◆ Brief ◆
Only lines holding the word "atas" are wanted from the records; copy all of them.

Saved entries
★ ★ ★

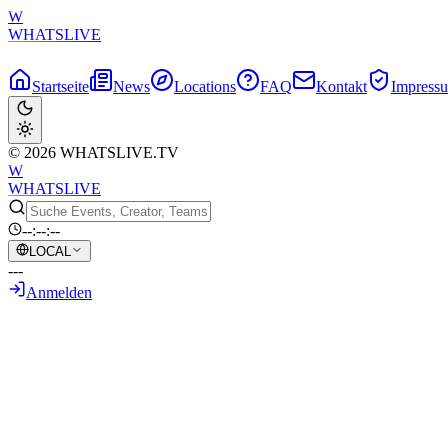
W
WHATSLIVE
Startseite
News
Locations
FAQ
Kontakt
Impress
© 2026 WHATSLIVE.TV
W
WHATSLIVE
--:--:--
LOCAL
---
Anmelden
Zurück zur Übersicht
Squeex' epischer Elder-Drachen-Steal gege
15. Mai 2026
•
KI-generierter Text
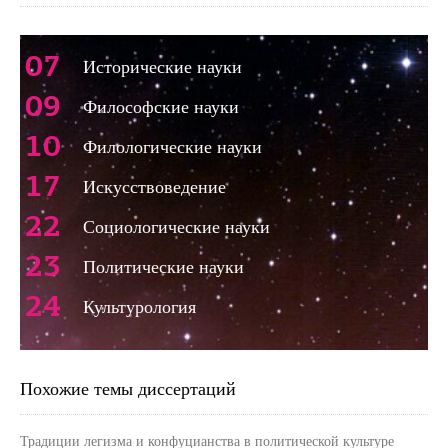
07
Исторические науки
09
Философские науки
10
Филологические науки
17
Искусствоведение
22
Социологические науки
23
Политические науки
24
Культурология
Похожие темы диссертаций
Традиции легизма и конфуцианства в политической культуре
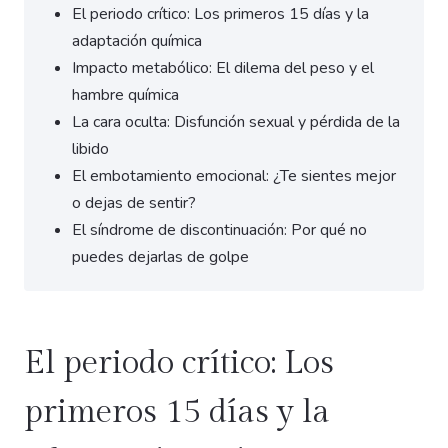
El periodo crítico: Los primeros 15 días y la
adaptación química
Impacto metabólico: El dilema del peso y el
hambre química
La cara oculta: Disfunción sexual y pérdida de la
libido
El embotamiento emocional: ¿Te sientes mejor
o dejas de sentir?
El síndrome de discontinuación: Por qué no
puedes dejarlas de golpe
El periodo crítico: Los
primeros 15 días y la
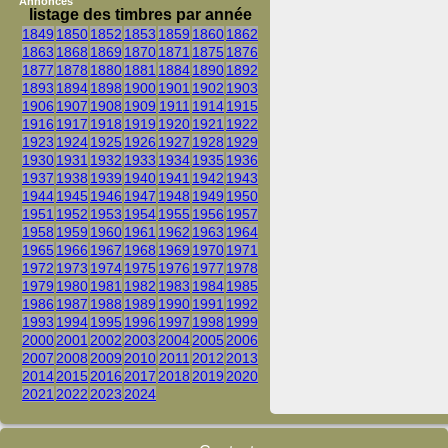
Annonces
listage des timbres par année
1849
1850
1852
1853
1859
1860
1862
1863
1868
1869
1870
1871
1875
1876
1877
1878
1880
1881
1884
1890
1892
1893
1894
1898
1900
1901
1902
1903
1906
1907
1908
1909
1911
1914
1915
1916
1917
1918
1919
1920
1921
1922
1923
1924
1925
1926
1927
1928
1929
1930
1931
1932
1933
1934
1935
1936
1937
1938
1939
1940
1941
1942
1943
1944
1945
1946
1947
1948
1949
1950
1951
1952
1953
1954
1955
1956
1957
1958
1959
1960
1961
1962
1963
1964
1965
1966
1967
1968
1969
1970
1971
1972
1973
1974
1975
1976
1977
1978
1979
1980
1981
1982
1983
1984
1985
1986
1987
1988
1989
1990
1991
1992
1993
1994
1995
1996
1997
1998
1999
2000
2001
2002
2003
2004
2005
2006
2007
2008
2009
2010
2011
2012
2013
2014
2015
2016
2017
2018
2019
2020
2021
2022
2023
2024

★ ★ ★

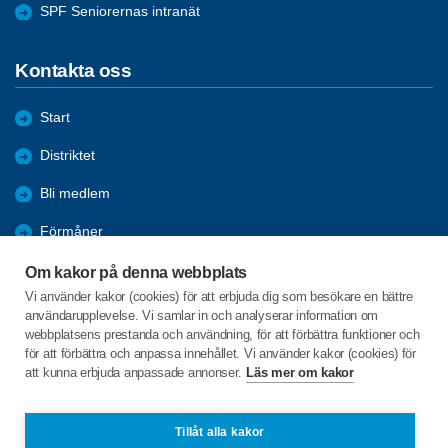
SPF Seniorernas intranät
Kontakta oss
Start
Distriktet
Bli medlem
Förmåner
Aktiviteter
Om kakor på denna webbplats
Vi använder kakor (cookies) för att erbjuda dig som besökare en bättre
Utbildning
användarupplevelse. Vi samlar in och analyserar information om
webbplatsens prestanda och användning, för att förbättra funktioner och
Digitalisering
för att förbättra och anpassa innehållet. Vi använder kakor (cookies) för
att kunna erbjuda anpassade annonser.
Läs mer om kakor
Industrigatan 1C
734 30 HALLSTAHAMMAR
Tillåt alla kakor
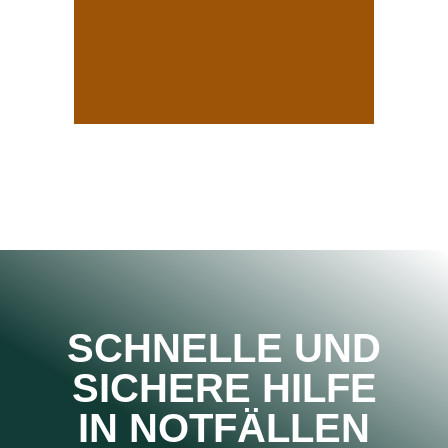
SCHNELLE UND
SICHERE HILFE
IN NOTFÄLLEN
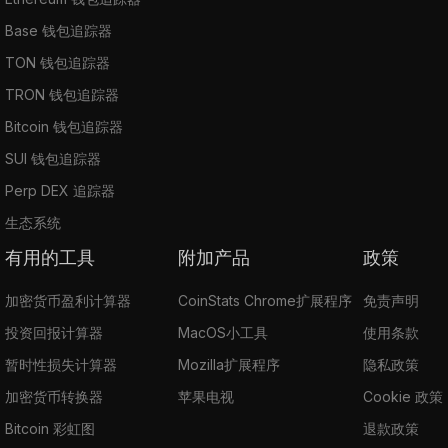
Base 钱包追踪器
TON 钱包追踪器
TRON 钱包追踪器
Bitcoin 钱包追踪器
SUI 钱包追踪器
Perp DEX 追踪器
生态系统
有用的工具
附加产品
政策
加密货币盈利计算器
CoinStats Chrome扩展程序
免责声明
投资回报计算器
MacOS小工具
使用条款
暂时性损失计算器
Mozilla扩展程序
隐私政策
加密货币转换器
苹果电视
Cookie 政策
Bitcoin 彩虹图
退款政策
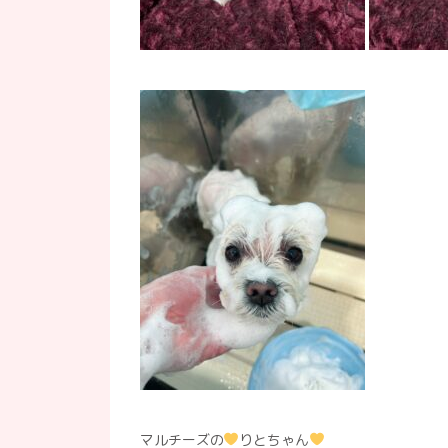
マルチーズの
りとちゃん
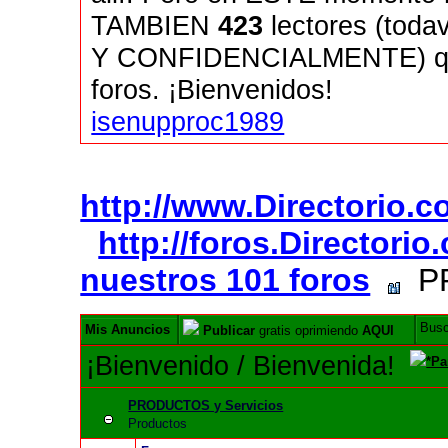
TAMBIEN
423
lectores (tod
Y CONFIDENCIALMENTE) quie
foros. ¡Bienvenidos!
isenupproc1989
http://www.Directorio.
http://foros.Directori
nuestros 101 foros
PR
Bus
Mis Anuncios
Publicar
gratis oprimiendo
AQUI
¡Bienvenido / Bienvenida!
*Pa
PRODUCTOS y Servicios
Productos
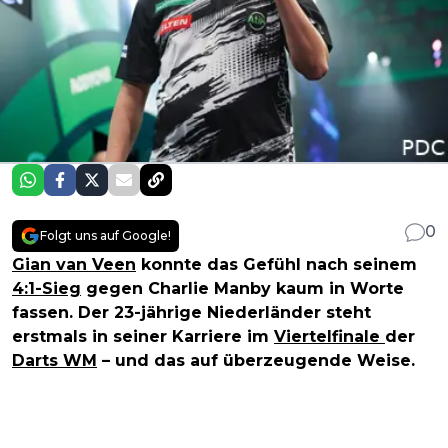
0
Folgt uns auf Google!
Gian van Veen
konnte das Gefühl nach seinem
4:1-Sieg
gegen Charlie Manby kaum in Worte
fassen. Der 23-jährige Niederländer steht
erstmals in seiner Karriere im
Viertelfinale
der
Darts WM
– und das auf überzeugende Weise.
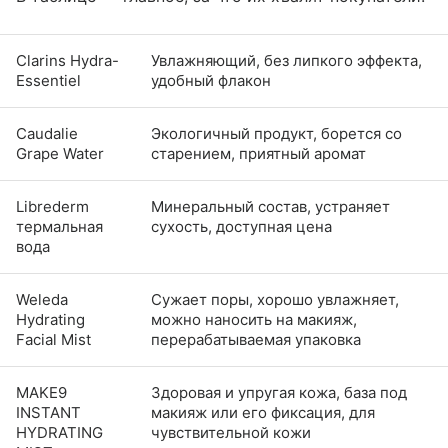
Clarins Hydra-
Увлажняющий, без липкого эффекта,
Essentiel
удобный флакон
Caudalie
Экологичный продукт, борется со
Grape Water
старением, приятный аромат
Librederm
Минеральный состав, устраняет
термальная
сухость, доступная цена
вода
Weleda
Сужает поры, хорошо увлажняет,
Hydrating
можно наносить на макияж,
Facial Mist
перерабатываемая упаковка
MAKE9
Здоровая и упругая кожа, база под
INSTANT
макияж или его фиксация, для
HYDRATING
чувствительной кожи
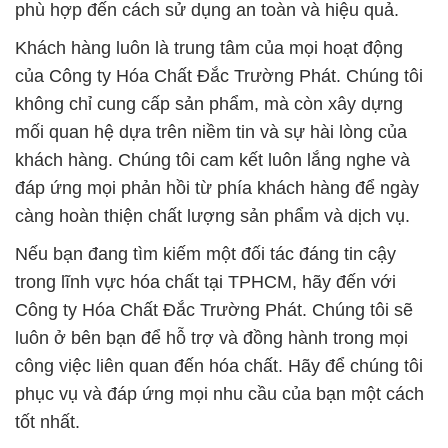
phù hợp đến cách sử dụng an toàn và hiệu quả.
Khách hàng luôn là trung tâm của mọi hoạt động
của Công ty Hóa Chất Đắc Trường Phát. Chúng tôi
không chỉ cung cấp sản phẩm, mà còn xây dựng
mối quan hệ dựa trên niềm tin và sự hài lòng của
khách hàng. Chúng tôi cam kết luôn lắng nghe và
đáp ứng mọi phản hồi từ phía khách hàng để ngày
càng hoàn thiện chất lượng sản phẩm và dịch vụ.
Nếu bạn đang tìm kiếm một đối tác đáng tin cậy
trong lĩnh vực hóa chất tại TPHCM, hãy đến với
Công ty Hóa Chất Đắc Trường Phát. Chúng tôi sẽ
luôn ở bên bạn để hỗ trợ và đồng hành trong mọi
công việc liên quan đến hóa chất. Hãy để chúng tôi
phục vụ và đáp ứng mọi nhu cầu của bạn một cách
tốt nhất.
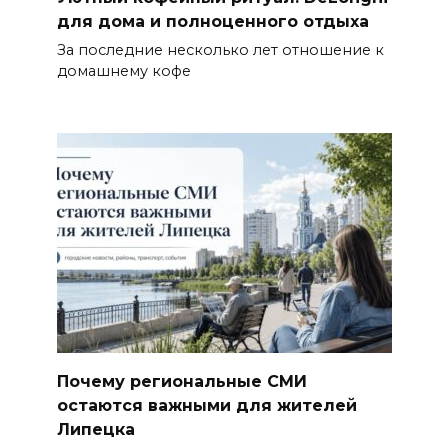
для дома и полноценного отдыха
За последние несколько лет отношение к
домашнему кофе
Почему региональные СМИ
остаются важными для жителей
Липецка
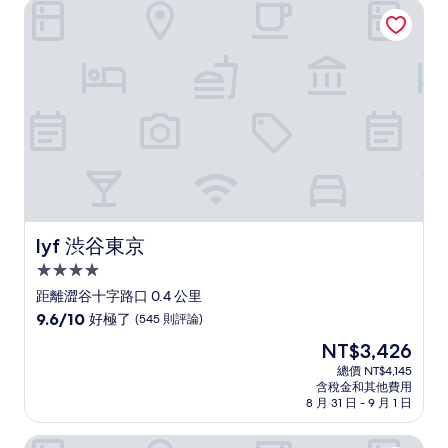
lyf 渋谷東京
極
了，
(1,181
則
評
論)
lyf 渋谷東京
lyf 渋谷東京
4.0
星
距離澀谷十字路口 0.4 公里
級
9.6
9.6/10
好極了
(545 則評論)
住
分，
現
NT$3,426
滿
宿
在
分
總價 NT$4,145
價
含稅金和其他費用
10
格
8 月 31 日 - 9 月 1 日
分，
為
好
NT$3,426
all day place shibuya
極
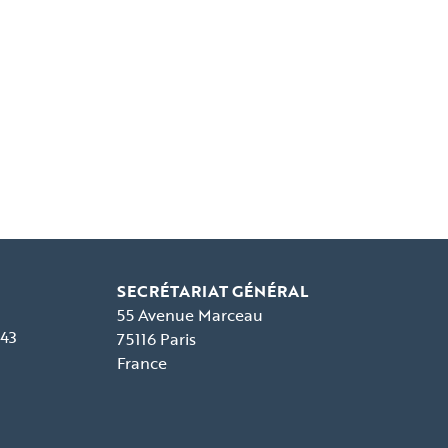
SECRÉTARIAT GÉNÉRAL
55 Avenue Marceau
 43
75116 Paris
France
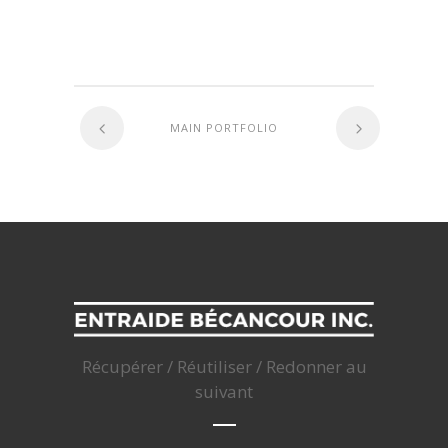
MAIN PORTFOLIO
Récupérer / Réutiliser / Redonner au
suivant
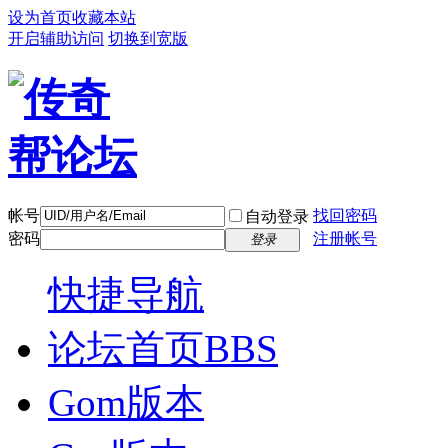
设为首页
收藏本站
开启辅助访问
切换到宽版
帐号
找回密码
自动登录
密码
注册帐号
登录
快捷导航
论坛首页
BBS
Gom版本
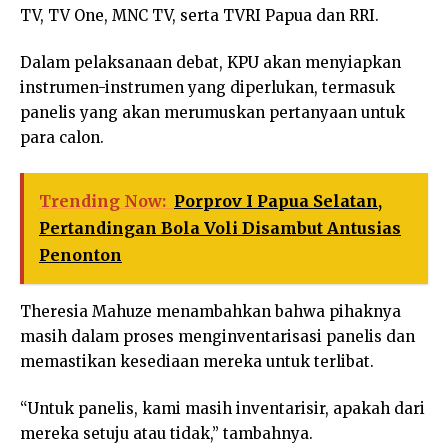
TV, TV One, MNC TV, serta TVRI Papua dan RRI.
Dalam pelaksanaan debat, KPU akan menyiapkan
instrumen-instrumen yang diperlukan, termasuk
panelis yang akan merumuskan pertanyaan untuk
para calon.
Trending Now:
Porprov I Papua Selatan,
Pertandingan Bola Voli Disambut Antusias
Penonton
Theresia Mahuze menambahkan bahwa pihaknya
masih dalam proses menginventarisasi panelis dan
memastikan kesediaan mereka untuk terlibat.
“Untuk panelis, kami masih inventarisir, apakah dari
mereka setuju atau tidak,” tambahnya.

★ ★ ★

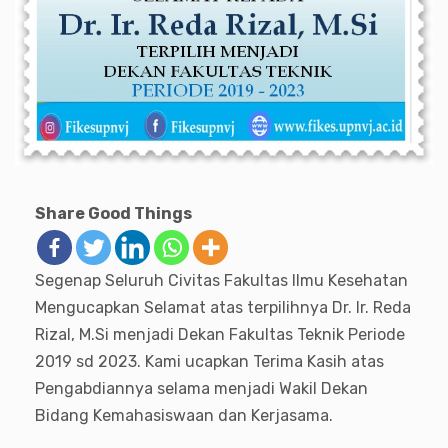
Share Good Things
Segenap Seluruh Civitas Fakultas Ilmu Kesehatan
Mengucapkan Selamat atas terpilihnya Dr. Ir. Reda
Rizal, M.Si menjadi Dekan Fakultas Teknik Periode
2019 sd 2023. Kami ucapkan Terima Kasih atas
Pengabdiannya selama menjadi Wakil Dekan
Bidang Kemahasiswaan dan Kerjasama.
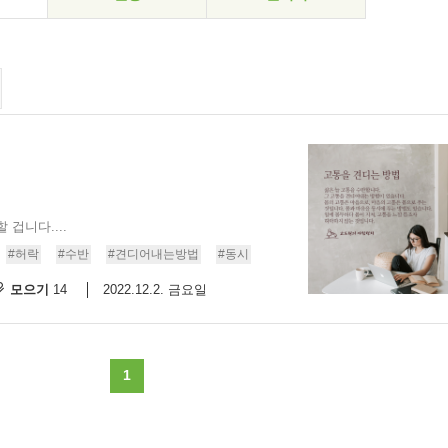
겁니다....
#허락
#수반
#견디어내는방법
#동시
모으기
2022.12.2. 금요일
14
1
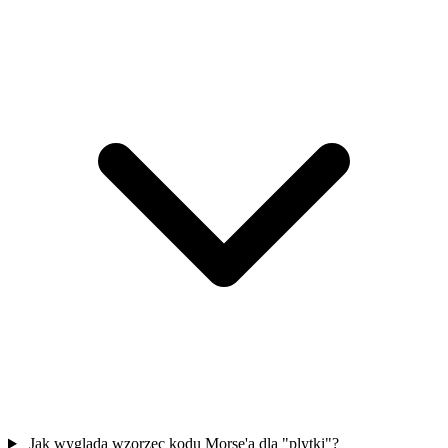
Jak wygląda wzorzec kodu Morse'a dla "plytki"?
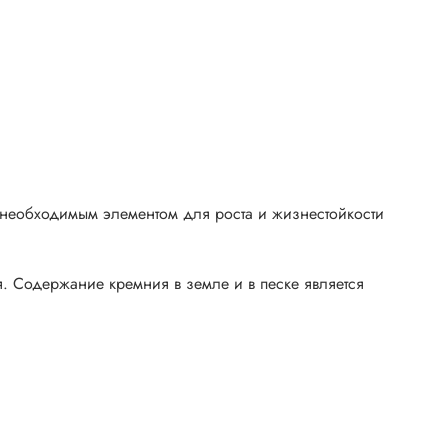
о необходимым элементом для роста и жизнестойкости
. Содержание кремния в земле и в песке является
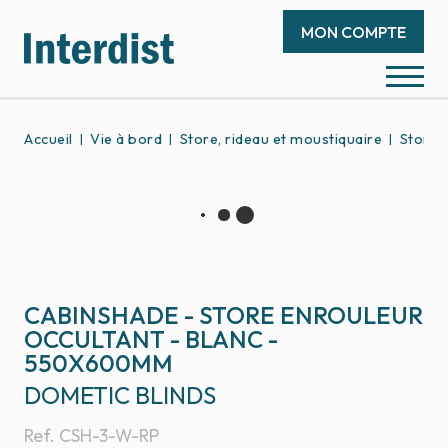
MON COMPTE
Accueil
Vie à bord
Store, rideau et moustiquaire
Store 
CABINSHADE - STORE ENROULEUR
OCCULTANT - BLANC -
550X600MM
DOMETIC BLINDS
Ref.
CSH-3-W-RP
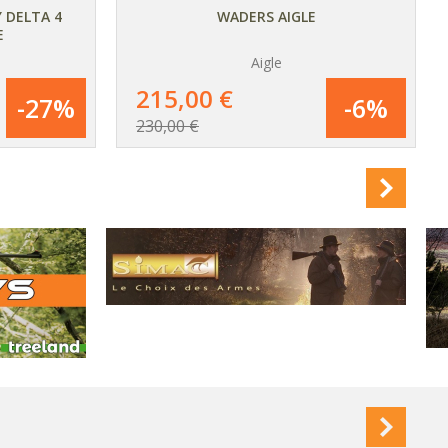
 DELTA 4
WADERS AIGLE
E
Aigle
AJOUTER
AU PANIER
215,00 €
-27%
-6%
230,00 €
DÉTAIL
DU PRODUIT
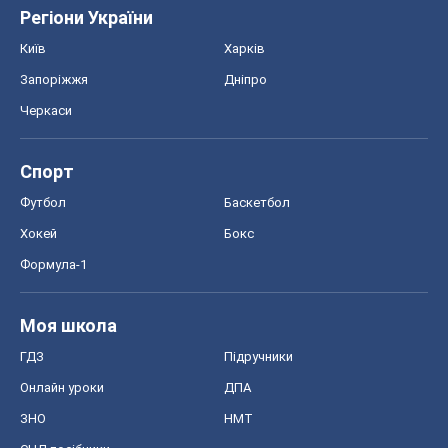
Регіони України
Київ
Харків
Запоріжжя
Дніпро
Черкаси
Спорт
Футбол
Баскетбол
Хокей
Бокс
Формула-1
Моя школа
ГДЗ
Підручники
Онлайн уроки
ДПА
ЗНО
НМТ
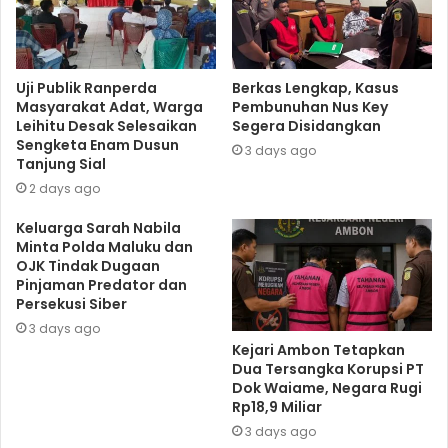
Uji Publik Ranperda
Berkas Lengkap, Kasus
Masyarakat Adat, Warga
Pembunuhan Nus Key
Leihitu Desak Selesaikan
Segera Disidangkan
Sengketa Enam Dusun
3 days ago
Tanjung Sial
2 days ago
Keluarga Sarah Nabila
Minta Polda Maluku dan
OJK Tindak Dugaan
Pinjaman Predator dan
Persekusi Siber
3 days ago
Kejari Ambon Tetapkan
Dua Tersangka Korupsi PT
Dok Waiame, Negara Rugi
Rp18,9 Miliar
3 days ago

★ ★ ★

◆ Written solution ◆
Mengucapkan Selamat atas terpilihnya Dr. Ir. Reda
2019 sd 2023. Kami ucapkan Terima Kasih atas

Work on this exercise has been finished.